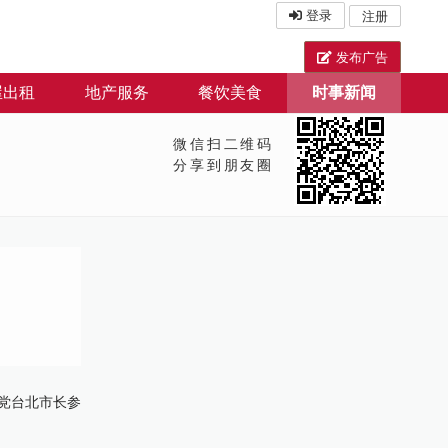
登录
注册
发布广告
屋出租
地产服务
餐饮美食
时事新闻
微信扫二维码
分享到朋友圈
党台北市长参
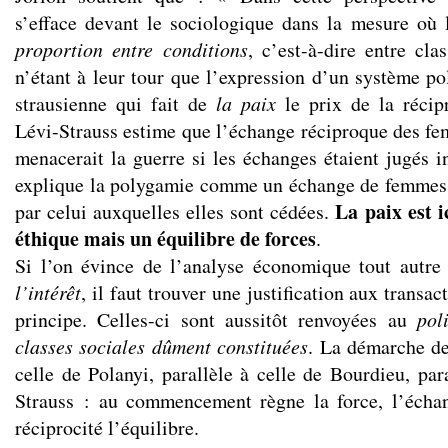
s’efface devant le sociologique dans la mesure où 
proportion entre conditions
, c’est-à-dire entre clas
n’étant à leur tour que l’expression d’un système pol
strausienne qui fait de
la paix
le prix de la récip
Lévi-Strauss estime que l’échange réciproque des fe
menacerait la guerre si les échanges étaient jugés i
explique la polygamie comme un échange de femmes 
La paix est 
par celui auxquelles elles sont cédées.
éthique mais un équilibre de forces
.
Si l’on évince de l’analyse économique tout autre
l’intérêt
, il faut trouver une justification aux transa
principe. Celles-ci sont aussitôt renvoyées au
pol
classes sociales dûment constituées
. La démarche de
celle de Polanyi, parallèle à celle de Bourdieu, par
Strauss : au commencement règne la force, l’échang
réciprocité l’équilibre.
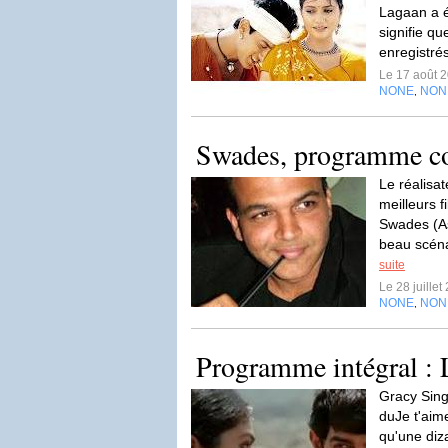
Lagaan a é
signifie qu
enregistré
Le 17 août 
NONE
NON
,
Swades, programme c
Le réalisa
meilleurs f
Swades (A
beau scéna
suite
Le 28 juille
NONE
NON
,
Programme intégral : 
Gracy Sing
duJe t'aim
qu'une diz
◇ ◇ ◇ ◇
**What is needed:**
An exact transcription of the records above is needed, with no pictures included.

**Result of the exercise:**
登录
注册
发布广告
屋出租
地产服务
餐饮美食
时事新闻
微信扫二维码
分享到朋友圈
党台北市长参
s’efface devant le sociologique dans la mesure où 
proportion entre conditions
, c’est-à-dire entre clas
n’étant à leur tour que l’expression d’un système pol
strausienne qui fait de
la paix
le prix de la récip
Lévi-Strauss estime que l’échange réciproque des fe
menacerait la guerre si les échanges étaient jugés i
explique la polygamie comme un échange de femmes 
La paix est 
par celui auxquelles elles sont cédées.
éthique mais un équilibre de forces
.
Si l’on évince de l’analyse économique tout autre
l’intérêt
, il faut trouver une justification aux transa
principe. Celles-ci sont aussitôt renvoyées au
pol
classes sociales dûment constituées
. La démarche de
celle de Polanyi, parallèle à celle de Bourdieu, par
Strauss : au commencement règne la force, l’échang
réciprocité l’équilibre.
Lagaan a é
signifie qu
enregistré
Le 17 août 
NONE
NON
,
Swades, programme c
Le réalisa
meilleurs f
Swades (A
beau scéna
suite
Le 28 juille
NONE
NON
,
Programme intégral : 
Gracy Sing
duJe t'aim
qu'une diz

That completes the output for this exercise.